Raw data:

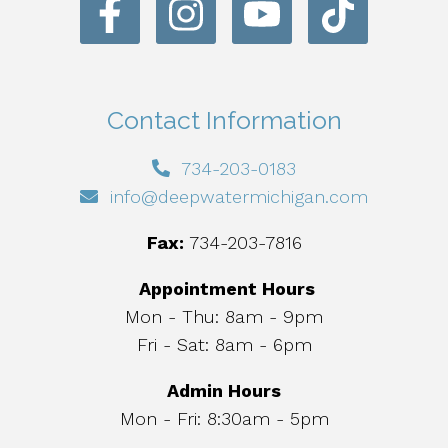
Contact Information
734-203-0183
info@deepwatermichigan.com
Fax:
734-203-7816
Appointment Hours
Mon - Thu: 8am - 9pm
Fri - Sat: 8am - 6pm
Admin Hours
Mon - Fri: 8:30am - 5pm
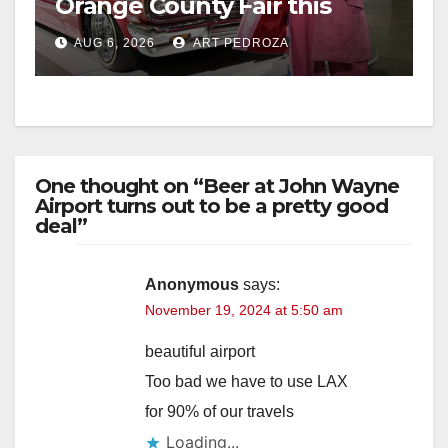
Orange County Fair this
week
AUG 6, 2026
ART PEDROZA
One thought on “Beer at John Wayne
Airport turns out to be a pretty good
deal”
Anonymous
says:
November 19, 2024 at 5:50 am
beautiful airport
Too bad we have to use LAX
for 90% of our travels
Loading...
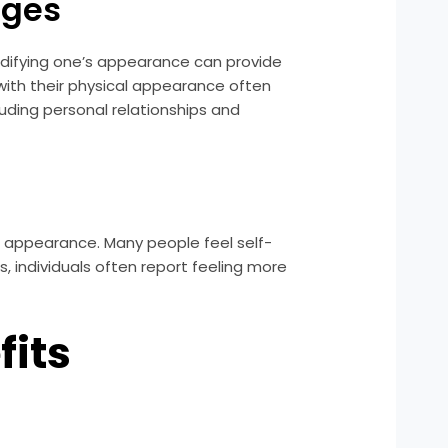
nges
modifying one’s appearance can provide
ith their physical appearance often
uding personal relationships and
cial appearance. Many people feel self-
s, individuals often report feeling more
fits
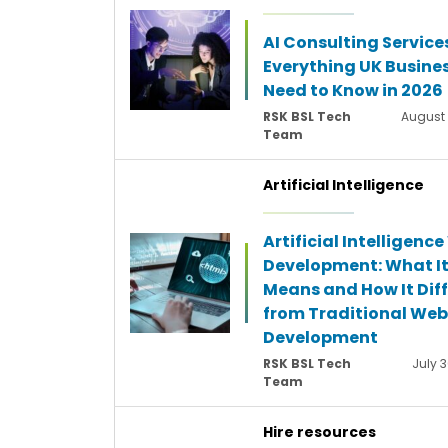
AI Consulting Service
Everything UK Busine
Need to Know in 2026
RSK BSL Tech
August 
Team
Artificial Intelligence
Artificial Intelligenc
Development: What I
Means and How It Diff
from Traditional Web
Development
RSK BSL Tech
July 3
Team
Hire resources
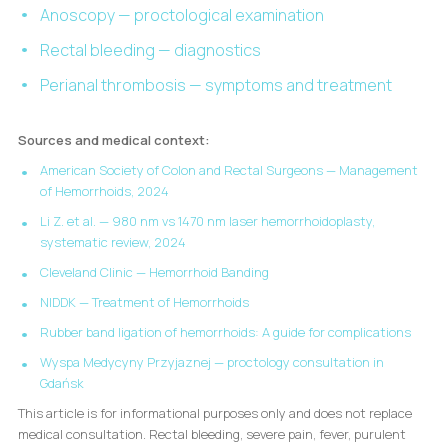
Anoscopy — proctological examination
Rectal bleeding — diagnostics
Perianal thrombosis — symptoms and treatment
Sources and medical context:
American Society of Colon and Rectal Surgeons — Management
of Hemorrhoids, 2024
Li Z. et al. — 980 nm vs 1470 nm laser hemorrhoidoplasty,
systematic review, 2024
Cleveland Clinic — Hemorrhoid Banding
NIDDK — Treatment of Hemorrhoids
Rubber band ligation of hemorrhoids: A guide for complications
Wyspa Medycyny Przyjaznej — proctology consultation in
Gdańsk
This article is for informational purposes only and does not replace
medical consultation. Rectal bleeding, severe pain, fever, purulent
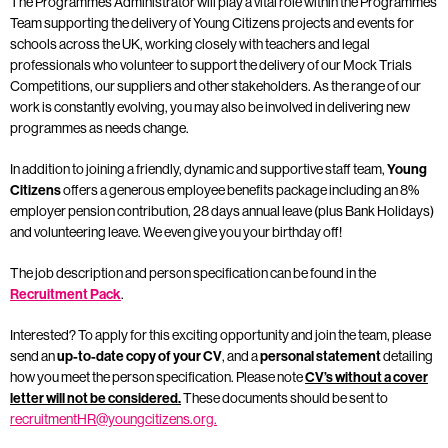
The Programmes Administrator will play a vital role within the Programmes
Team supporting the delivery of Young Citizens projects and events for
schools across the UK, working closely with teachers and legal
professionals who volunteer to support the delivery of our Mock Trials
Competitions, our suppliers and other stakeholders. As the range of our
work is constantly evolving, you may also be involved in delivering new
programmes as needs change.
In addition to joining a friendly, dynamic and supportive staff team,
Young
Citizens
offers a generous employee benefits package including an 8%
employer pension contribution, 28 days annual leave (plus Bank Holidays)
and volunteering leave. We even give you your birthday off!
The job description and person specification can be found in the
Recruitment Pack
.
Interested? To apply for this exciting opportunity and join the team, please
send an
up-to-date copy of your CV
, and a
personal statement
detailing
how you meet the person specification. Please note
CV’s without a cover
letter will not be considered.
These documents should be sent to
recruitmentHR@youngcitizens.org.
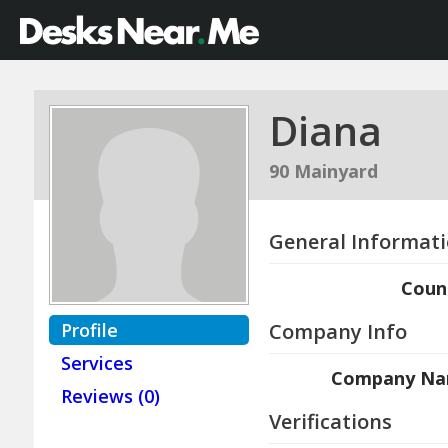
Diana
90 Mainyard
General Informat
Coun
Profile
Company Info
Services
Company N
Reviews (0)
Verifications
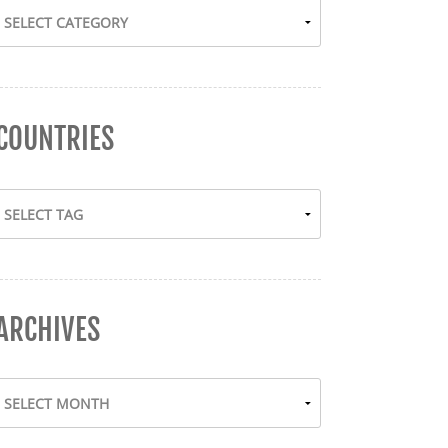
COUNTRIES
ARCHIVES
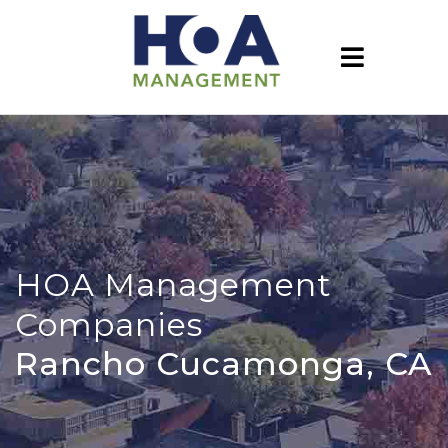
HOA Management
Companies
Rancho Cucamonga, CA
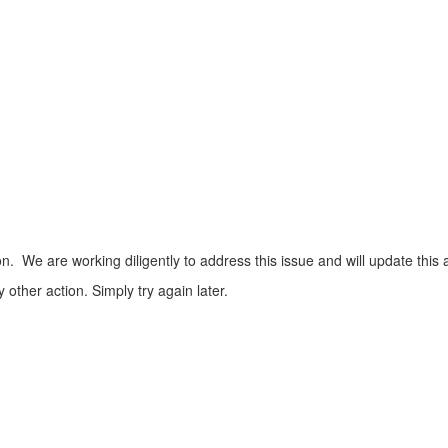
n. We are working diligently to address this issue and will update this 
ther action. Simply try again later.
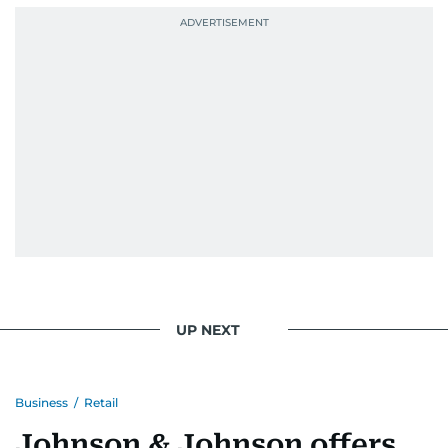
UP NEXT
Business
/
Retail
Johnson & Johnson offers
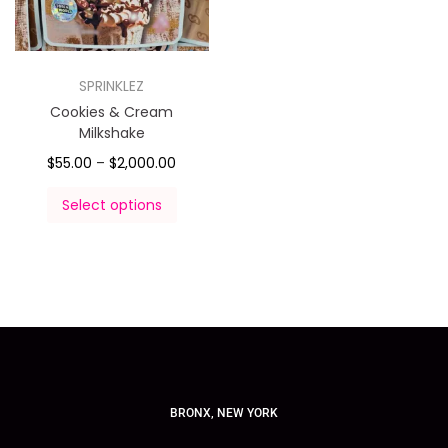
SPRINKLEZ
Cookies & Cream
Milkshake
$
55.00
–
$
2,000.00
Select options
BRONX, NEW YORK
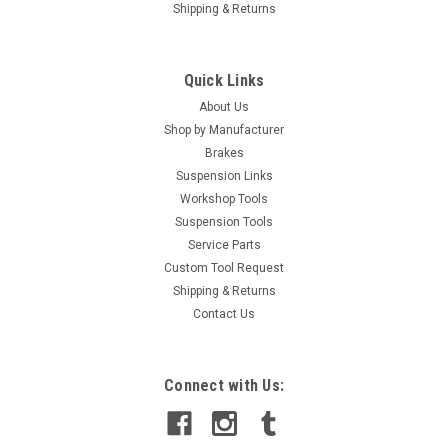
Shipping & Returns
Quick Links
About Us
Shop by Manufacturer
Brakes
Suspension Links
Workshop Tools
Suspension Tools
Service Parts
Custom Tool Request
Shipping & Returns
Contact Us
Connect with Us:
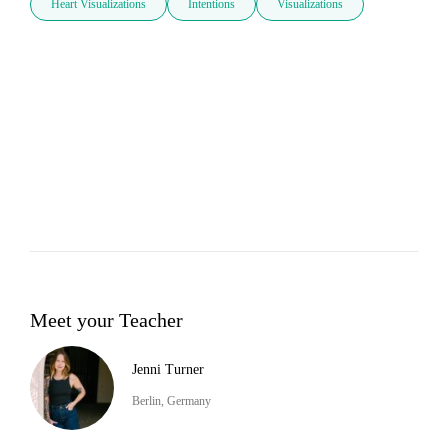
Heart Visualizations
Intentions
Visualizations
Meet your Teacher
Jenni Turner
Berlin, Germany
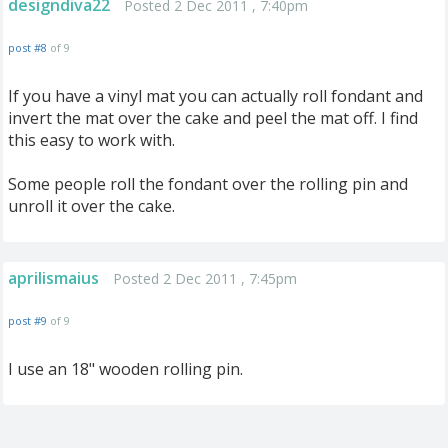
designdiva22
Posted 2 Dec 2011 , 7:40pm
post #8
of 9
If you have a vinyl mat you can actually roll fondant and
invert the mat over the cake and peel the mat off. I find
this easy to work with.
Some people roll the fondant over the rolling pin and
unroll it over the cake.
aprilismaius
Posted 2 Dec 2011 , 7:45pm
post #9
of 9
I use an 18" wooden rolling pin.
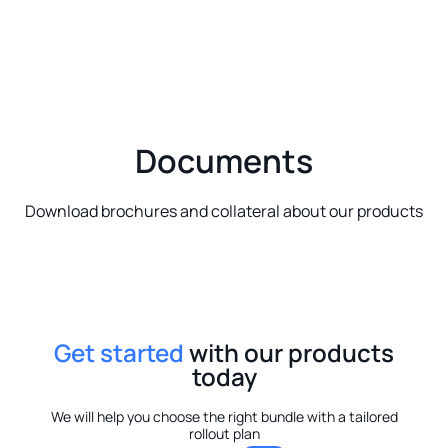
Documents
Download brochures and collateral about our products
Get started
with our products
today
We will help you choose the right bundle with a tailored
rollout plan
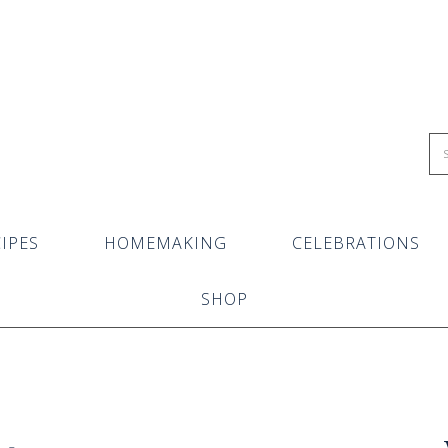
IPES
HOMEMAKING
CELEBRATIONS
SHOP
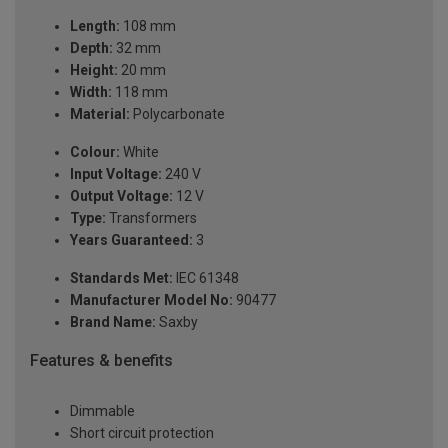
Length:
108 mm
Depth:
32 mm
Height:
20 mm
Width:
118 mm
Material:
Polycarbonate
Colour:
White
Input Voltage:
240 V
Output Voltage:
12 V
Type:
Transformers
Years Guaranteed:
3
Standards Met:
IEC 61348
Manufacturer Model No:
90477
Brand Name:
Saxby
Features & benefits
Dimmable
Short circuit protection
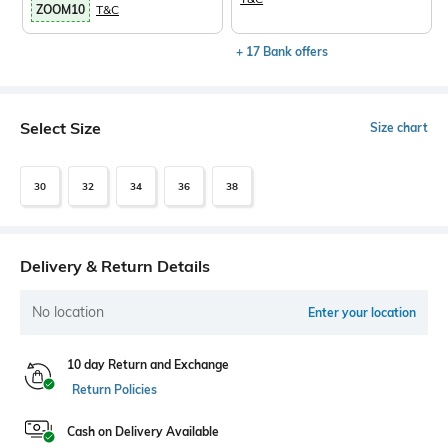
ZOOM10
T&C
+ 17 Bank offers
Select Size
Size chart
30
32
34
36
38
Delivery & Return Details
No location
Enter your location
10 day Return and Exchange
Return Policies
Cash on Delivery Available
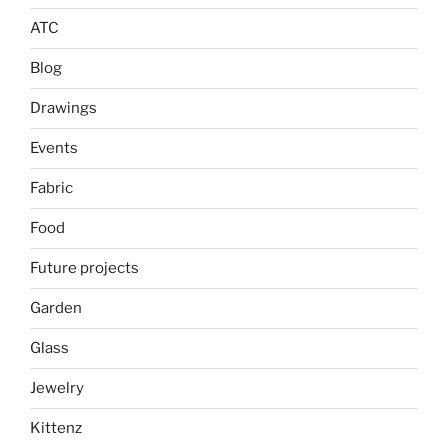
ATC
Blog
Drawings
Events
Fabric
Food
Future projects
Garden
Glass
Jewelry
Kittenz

Task instructions: Transcribe the listing above exactly, leaving every picture out.

Response area:
Contact Information
734-203-0183
info@deepwatermichigan.com
Fax:
734-203-7816
Appointment Hours
Mon - Thu: 8am - 9pm
Fri - Sat: 8am - 6pm
Admin Hours
Mon - Fri: 8:30am - 5pm
Orange County Fair this
week
AUG 6, 2026
ART PEDROZA
One thought on “Beer at John Wayne
Airport turns out to be a pretty good
deal”
Anonymous
says:
November 19, 2024 at 5:50 am
beautiful airport
Too bad we have to use LAX
for 90% of our travels
Loading...
nges
modifying one’s appearance can provide
ith their physical appearance often
uding personal relationships and
cial appearance. Many people feel self-
s, individuals often report feeling more
fits
AI Consulting Service
Everything UK Busine
Need to Know in 2026
RSK BSL Tech
August 
Team
Artificial Intelligence
Artificial Intelligenc
Development: What I
Means and How It Diff
from Traditional Web
Development
RSK BSL Tech
July 3
Team
Hire resources
Anoscopy — proctological examination
Rectal bleeding — diagnostics
Perianal thrombosis — symptoms and treatment
Sources and medical context:
American Society of Colon and Rectal Surgeons — Management
of Hemorrhoids, 2024
Li Z. et al. — 980 nm vs 1470 nm laser hemorrhoidoplasty,
systematic review, 2024
Cleveland Clinic — Hemorrhoid Banding
NIDDK — Treatment of Hemorrhoids
Rubber band ligation of hemorrhoids: A guide for complications
Wyspa Medycyny Przyjaznej — proctology consultation in
Gdańsk
This article is for informational purposes only and does not replace
medical consultation. Rectal bleeding, severe pain, fever, purulent
The Programmes Administrator will play a vital role within the Programmes
Team supporting the delivery of Young Citizens projects and events for
schools across the UK, working closely with teachers and legal
professionals who volunteer to support the delivery of our Mock Trials
Competitions, our suppliers and other stakeholders. As the range of our
work is constantly evolving, you may also be involved in delivering new
programmes as needs change.
In addition to joining a friendly, dynamic and supportive staff team,
Young
Citizens
offers a generous employee benefits package including an 8%
employer pension contribution, 28 days annual leave (plus Bank Holidays)
and volunteering leave. We even give you your birthday off!
The job description and person specification can be found in the
Recruitment Pack
.
Interested? To apply for this exciting opportunity and join the team, please
send an
up-to-date copy of your CV
, and a
personal statement
detailing
how you meet the person specification. Please note
CV’s without a cover
letter will not be considered.
These documents should be sent to
recruitmentHR@youngcitizens.org.
Diana
90 Mainyard
General Informat
Coun
Profile
Company Info
Services
Company N
Reviews (0)
Verifications
COUNTRIES
ARCHIVES
HOA Management
Companies
Rancho Cucamonga, CA
n. We are working diligently to address this issue and will update this 
ther action. Simply try again later.
UP NEXT
Business
/
Retail
Johnson & Johnson offers
SPRINKLEZ
Cookies & Cream
Milkshake
$
55.00
–
$
2,000.00
Select options
BRONX, NEW YORK
Shipping & Returns
Quick Links
About Us
Shop by Manufacturer
Brakes
Suspension Links
Workshop Tools
Suspension Tools
Service Parts
Custom Tool Request
Shipping & Returns
Contact Us
Connect with Us:
Heart Visualizations
Intentions
Visualizations
Meet your Teacher
Jenni Turner
Berlin, Germany
designdiva22
Posted 2 Dec 2011 , 7:40pm
post #8
of 9
If you have a vinyl mat you can actually roll fondant and
invert the mat over the cake and peel the mat off. I find
this easy to work with.
Some people roll the fondant over the rolling pin and
unroll it over the cake.
aprilismaius
Posted 2 Dec 2011 , 7:45pm
post #9
of 9
I use an 18" wooden rolling pin.
Documents
Download brochures and collateral about our products
Get started
with our products
today
We will help you choose the right bundle with a tailored
rollout plan
IPES
HOMEMAKING
CELEBRATIONS
SHOP
Length:
108 mm
Depth:
32 mm
Height:
20 mm
Width:
118 mm
Material:
Polycarbonate
Colour:
White
Input Voltage:
240 V
Output Voltage:
12 V
Type:
Transformers
Years Guaranteed:
3
Standards Met:
IEC 61348
Manufacturer Model No:
90477
Brand Name:
Saxby
Features & benefits
Dimmable
Short circuit protection
ZOOM10
T&C
+ 17 Bank offers
Select Size
Size chart
30
32
34
36
38
Delivery & Return Details
No location
Enter your location
10 day Return and Exchange
Return Policies
Cash on Delivery Available
ATC
Blog
Drawings
Events
Fabric
Food
Future projects
Garden
Glass
Jewelry
Kittenz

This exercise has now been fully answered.